女性登用が遅れる日本

 高い能力を持つ女性が社会で活躍する現実は同じ女性として誇らしいことであり、また、理想とするところでもあります。

 過日、米経済紙ウォールストリート・ジャーナルは、経済界などの「注目すべき女性50人」のリストを発表し、日本からはメリルリンチ日本証券の小林いずみ社長ら3人が選ばれています。米経済誌フォーチュンも、米国以外で活躍する「最強の女性」リストを発表しており、日本からは野中ともよ三洋電機会長(5位)と林文子ダイエー会長(10位)がトップ10入りしています。

 しかし、これらの人達はどちらかと言うと’例外的’な存在と言えそうです。「世界経済フォーラム2005年の調査」によると’女性の経済的機会が大きい国’58か国のランキングでは日本は最下位に近い52位という結果が出ています。因みに、デンマーク、ノルウェー、ハンガリーがベストスリーで、9位フランス、23位中国、41位イギリス、アメリカも意外と低く46位です。

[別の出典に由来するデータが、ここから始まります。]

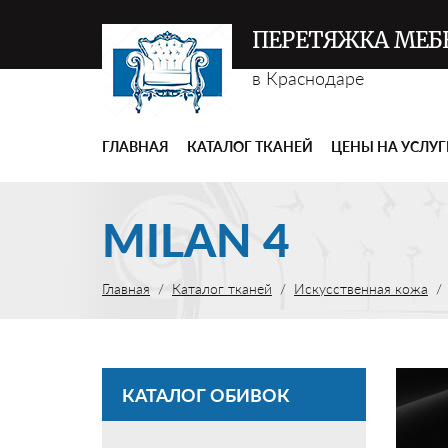
ПЕРЕТЯЖКА МЕБ
в Краснодаре
ГЛАВНАЯ
КАТАЛОГ ТКАНЕЙ
ЦЕНЫ НА УСЛУ
MILAN 4
Главная
Каталог тканей
Искусственная кожа
КАТАЛОГ ОБИВОК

 今回は、日本経済界における女性の参加の実態を検証してみます。


1.HPの取り組み

 米ヒューレット・パッカード(HP)は世界的に見て管理職全体の20%に女性が登用されています。さらに米国では25%超なのに対し、日本ではたった4%に満たないのです。対策として、女性社員のモティベーションを高めるためにコミュニケーション技術や時間管理、仕事と家庭の両立などについて話し合える支援組織を作っています。
 その過程で支援者サイドが女性社員に持った印象は「高い能力を持ちながら、どれほど自分が有能かわかっていなかった」ということです。

2.日本で管理職の女性が少ない理由

 仕事と家庭の両立など、世界中の女性が直面する理由以外に、日本ではあからさまな男女差別や根深い職業上の役割分担など解決が容易でない社会問題が存在しています。
 日本では女性の地位向上が遅れていたという歴史的事実がありますが、女性自身も家庭に専念できる立場を特権と感じていました。ですから、世界中の女性が平等を求めた運動を展開する中でも日本女性は主に職場以外の権利平等を訴えていました。職業上の性差別を自ら容認していたのがその理由です。
 多くの女性が大学を卒業し、パートタイムを含めた労働者全体の41%を女性が占める現在でも、古い習慣が連綿と続いており、男性は「女性には責任が負えない」と考え、女性はロールモデルがあまり存在しない中「自分は管理職向きでない」と思い込み、挑戦に立ち上がらないという現実があります。

3.女性は自分に自信を

 日産自動車カルロス・ゴーン社長は、「日本企業は将来の成長を確かにするために女性の地位を高めなければならない。それには女性が自信を持つように、自信の欠如がほんの一握りの女性しか経営の責任を持つ立場にならないという現実を生む」と訴えます。
 HPのマーケティングのプロ本間智子氏は、日本女性は管理職の仕事は私生活を脅かすものだと考えており、積極的な行動は魅力的でないという古い観念に縛られていると言います。また、管理職3412人中女性は21人というシャープで女性登用施策を率いる森仁美氏は、「男性は往々にして女性に対して強い固定観念を抱いている。多くの女性は自分で自分を制約してしまう」と言います。

4.労働力減少の歯止め策として

 就労年齢に達する若者の減少で日本の労働力は既に減少していますが、団塊の世代が引退し始める2007年からはさらにそれが加速します。その対応策として女性の労働力に期待しなければならず、各企業は女性育成、女性幹部引き留め策に躍起になっています。
 女性管理職の積極的な登用も実行されつつありますが、その背景には管理職に登用された女性自身の’自分の能力でなく女性だから管理職になれた’との思い込みや’経験の無い女性管理職は所詮サプライズ目的のお飾り’など、別の誤解も生まれていて、長く続いた固定観念を払拭するにはまだまだ時間がかかりそうです。

5.実現可能な現実として

 HPの女性活用プログラムを率いる川合昭子氏は、昨年女性社員達を韓国で開催された国際女性サミットに連れて行きましたが、その参加者が世界の女性経営者や女性閣僚に接して驚いたのは彼女達の「普通さ」だったと言います。そして、「トップに上り詰めるのは実現不能な夢でなく、実際に自分で成し遂げられることと気付いた」との感想を持ったそうです。